After finally finding out about the problem yesterday in this forum, I am right now experimenting. I actually installed both PCI SATA controllers in my system. This results in one having IRQ 16, shared with the USB controller, and one having IRQ 17 allocated exclusively. I have no SATA disk on the controller with IRQ 16 and the other SATA disks on the one with the exclusive IRQ 17. Right now I am waiting whether the error still materializes.

If this is a solution - I wonder whether it would not be possible to manually allocate IRQs to devices explicitly by some kernel boot parameter?

Best regards,

Gero
Comment 39 Chris Palmer 2015-09-20 15:53:05 UTC
Gero

I never said performance would be comparable under linux - I would expect it to be quite fast for a short while (until the chipset loses an interrupt) then very slow indeed. I think the 50 MB/s you were seeing under Windows is the degraded speed- it should be much faster (depending on your disks of course).
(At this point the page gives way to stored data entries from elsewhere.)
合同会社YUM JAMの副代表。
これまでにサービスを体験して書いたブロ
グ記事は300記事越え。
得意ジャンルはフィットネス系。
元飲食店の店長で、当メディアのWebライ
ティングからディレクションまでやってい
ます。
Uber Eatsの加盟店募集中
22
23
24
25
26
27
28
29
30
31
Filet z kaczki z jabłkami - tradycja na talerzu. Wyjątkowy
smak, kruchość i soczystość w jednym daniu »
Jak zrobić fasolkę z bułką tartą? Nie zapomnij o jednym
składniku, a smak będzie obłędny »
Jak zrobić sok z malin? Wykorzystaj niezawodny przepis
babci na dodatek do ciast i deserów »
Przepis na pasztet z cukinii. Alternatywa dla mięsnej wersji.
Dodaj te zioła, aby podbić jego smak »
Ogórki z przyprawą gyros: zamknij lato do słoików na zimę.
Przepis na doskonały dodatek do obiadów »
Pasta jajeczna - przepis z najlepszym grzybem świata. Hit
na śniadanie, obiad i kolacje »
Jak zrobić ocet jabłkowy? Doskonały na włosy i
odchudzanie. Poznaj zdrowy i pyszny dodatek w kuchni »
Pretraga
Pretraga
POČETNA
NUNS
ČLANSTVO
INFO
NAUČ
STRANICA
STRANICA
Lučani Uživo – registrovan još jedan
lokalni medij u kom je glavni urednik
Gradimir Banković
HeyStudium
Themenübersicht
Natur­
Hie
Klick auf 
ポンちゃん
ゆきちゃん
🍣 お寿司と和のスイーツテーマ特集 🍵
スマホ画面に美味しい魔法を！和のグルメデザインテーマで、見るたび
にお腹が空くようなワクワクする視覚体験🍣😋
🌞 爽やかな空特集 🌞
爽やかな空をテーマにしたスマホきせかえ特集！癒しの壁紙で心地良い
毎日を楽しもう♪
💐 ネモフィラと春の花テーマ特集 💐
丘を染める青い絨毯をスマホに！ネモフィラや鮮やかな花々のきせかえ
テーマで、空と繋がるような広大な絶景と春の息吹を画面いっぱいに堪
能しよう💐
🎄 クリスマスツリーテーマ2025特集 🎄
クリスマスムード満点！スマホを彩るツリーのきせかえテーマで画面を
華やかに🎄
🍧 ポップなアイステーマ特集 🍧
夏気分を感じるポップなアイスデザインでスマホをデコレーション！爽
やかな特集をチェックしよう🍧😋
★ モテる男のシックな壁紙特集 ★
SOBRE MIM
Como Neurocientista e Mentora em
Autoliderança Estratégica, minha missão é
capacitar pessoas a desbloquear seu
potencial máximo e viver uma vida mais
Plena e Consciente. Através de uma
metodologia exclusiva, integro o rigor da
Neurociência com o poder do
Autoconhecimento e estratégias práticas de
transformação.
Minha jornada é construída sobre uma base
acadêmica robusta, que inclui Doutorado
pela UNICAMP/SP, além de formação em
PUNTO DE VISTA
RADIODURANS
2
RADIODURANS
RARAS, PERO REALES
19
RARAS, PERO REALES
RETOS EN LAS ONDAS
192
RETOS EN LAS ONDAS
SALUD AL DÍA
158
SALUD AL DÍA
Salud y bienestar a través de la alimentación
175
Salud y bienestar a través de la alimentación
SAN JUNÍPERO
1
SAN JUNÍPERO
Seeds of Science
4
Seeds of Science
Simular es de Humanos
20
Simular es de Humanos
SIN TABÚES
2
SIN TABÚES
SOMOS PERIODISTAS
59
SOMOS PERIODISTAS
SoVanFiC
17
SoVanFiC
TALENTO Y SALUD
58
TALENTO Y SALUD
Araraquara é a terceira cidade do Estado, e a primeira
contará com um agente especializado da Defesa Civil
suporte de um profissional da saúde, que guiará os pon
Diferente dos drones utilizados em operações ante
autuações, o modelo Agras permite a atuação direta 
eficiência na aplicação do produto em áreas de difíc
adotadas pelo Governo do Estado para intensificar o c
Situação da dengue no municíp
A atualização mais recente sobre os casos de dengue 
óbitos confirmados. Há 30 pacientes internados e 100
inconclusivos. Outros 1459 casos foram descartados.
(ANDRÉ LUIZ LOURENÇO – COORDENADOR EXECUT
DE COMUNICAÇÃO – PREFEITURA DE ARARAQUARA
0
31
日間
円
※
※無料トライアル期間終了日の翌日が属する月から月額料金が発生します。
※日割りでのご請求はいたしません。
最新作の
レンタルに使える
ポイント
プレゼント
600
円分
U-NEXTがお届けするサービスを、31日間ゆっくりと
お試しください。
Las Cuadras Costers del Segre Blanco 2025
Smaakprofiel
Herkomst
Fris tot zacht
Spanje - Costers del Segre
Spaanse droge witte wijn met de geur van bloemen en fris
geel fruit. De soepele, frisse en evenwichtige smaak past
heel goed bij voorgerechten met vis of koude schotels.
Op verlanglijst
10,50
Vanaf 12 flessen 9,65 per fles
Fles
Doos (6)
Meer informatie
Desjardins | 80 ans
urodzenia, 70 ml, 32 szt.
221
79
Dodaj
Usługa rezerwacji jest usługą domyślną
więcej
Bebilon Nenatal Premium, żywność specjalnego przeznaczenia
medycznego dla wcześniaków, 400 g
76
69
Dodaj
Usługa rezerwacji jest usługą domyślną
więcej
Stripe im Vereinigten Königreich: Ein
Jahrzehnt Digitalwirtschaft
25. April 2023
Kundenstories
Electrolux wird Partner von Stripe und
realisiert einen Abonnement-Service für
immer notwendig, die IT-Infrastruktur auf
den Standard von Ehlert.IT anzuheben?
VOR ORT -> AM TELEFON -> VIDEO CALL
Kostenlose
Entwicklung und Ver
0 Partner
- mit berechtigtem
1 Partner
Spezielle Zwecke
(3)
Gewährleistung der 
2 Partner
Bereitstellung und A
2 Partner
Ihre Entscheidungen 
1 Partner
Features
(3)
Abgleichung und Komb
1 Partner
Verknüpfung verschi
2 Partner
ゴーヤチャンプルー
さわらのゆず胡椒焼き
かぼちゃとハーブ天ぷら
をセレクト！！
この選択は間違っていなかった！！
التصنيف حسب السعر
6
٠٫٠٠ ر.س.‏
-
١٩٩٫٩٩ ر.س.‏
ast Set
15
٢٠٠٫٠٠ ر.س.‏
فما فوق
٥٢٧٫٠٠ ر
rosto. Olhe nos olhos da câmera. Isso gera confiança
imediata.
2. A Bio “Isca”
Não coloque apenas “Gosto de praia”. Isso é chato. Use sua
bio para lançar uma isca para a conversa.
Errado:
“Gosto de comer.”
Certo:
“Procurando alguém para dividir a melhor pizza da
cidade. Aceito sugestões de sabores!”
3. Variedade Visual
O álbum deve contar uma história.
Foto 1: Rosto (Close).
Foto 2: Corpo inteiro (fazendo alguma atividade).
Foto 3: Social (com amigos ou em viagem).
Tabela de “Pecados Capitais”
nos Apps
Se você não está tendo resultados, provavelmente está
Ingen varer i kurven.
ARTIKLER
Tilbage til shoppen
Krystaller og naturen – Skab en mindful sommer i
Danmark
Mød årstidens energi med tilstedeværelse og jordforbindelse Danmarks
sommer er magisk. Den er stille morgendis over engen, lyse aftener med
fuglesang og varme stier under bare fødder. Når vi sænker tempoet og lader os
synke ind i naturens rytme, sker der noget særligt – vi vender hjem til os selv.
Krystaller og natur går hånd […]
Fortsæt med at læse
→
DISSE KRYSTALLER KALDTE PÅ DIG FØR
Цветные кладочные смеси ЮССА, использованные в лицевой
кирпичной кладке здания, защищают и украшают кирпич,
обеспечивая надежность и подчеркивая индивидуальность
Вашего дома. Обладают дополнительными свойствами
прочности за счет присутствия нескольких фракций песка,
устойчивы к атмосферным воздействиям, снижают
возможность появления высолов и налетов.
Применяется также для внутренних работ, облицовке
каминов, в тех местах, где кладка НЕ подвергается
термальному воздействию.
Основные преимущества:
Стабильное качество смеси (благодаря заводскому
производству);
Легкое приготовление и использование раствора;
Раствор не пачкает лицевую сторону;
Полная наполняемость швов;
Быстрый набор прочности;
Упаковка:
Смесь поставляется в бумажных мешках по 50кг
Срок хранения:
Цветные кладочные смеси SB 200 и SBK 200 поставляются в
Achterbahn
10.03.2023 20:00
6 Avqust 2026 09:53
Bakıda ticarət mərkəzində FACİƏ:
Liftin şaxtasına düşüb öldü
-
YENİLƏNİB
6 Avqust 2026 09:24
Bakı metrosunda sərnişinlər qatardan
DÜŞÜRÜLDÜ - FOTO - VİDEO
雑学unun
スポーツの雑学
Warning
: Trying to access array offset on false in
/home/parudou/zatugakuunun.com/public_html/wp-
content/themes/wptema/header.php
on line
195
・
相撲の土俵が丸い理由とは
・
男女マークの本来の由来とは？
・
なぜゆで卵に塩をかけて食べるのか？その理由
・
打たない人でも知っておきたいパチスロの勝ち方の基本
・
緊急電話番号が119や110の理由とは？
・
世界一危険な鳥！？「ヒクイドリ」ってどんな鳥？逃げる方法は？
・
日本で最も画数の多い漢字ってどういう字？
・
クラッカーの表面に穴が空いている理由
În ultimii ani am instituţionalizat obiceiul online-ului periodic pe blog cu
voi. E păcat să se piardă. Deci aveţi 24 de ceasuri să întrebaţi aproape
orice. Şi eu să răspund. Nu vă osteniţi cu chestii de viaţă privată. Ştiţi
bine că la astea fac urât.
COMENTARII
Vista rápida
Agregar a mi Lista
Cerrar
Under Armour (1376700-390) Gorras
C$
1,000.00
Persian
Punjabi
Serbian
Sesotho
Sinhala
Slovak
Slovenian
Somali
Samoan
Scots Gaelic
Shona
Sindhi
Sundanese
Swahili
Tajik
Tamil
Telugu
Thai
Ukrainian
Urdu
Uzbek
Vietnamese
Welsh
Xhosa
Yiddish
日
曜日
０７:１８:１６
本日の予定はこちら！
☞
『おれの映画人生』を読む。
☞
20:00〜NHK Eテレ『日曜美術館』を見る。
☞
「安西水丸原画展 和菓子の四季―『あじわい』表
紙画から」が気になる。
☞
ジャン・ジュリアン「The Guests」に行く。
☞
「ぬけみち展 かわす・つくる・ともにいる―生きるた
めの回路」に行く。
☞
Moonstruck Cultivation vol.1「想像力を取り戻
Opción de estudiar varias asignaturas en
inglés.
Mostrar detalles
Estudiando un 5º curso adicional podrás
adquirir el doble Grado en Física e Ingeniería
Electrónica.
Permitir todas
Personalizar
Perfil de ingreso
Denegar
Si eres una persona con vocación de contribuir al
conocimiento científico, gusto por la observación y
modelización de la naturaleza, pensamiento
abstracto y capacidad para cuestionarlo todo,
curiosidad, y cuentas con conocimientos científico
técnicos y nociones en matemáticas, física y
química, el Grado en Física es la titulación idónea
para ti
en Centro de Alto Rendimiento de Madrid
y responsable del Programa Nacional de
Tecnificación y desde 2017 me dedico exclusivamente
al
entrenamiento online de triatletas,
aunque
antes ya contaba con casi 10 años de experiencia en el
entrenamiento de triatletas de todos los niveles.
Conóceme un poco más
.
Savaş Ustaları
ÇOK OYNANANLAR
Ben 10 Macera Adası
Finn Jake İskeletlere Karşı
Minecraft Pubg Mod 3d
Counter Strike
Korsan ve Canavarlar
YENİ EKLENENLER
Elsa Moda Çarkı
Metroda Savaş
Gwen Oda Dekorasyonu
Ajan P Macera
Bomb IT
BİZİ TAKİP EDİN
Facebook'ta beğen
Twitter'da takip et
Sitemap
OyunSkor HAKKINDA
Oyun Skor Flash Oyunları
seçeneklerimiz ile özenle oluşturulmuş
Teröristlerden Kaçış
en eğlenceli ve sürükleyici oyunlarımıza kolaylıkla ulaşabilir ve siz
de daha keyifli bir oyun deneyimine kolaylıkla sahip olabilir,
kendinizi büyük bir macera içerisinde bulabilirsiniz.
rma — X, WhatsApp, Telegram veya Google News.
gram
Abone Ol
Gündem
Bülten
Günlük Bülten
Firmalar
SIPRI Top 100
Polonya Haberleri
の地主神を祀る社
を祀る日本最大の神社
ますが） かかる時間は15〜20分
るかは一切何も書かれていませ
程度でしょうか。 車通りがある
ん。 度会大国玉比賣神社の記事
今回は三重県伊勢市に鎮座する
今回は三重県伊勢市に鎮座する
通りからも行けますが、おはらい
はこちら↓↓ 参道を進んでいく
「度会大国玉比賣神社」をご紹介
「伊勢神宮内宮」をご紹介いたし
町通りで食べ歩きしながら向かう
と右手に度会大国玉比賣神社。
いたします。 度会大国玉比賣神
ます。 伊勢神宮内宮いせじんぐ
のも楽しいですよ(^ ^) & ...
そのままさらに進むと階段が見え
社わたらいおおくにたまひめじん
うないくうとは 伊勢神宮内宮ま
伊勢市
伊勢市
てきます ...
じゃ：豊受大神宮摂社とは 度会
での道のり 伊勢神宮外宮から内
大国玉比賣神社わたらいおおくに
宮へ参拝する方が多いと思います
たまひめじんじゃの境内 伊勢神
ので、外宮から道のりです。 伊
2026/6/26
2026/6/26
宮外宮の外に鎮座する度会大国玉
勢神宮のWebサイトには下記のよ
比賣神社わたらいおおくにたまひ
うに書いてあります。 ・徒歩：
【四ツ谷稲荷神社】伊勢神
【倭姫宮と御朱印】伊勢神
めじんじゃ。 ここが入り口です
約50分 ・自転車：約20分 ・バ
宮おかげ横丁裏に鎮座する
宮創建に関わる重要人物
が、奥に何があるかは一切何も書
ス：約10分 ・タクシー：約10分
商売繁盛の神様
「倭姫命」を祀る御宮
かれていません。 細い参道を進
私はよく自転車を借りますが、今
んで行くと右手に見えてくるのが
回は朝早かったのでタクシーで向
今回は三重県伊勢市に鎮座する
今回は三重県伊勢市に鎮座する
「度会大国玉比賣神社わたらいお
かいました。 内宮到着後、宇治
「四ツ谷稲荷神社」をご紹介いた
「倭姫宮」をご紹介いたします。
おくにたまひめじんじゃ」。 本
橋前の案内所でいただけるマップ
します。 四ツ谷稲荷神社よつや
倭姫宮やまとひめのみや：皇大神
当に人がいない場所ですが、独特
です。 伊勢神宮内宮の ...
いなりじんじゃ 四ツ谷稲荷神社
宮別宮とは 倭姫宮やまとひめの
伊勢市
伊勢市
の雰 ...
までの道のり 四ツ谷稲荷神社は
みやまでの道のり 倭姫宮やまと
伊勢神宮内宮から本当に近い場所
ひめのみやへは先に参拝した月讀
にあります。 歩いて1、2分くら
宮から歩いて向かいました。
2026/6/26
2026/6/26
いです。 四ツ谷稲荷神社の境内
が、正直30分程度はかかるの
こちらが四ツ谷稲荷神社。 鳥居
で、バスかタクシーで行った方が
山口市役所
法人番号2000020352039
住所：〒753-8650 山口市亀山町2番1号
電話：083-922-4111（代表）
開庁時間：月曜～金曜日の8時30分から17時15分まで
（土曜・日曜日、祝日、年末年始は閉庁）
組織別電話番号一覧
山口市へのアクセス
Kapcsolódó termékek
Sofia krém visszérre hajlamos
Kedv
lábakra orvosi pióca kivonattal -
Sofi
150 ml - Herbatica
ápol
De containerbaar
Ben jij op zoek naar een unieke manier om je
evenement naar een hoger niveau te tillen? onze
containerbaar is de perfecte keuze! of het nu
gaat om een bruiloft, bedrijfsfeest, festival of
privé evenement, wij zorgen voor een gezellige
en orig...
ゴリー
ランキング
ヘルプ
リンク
IIRC interrupt sharing wasn't the issue. I wouldn't pin too many hopes on it working well.

Chris
Comment 40 Gero 2015-09-27 11:02:27 UTC
Dear Chris,

thanks for your reply. I can confirm (unfortunately) that the problem also occurs in the above case of none-interrupt-sharing. 

Following experiences with problem (even if not really relevant):
 - it occurs earlier in case of high data volumes and parallel access to external USB-volumes (latter especially in case of shared IRQ with USB)
 - it occurs much earlier (by days) on the Promise 4310 Fasttrak controller than the DawiController DC-3410

From my experience of 4 years I am still pretty sure that the controller did not face any problems under Windows. I had the controller already before in an older mainboard without the ASM chip. When I upgraded to the new mainboard, I did not experience any performance deterioration with regard to my hard drives (where my system was installed), which I assume should have been the case if the chip is really erroneous.

I assume there is a workaround or working driver in Windows, but I have great respect for the work you (the kernel-developers) already have done without getting the proper information from the manufacturer.

I right now bought myself a new DawiControl on PCIe, which solved the problem.

Best regards and many thanks,

Gero
Comment 41 edo 2016-02-28 01:25:32 UTC
(In reply to Chris Palmer from comment #37)
> There was quite a lot of activity looking at what the ASM1083 was actually
> doing. From memory it loses interrupts, and the only workaround is to keep
> polling it.

I tried to run "rmmod e100;modprobe e100;sleep 0.1;ifconfig eth2 up" after error - it helped. IRQ works again:
edo@edo-home:~$ grep eth2 /proc/interrupts ; sleep 3; grep eth2 /proc/interrupts
 17:    1262843          0   IO-APIC  17-fasteoi   eth2
 17:    1262849          0   IO-APIC  17-fasteoi   eth2

So I think there is a possibility to find good software workaround and this bug should be reopened.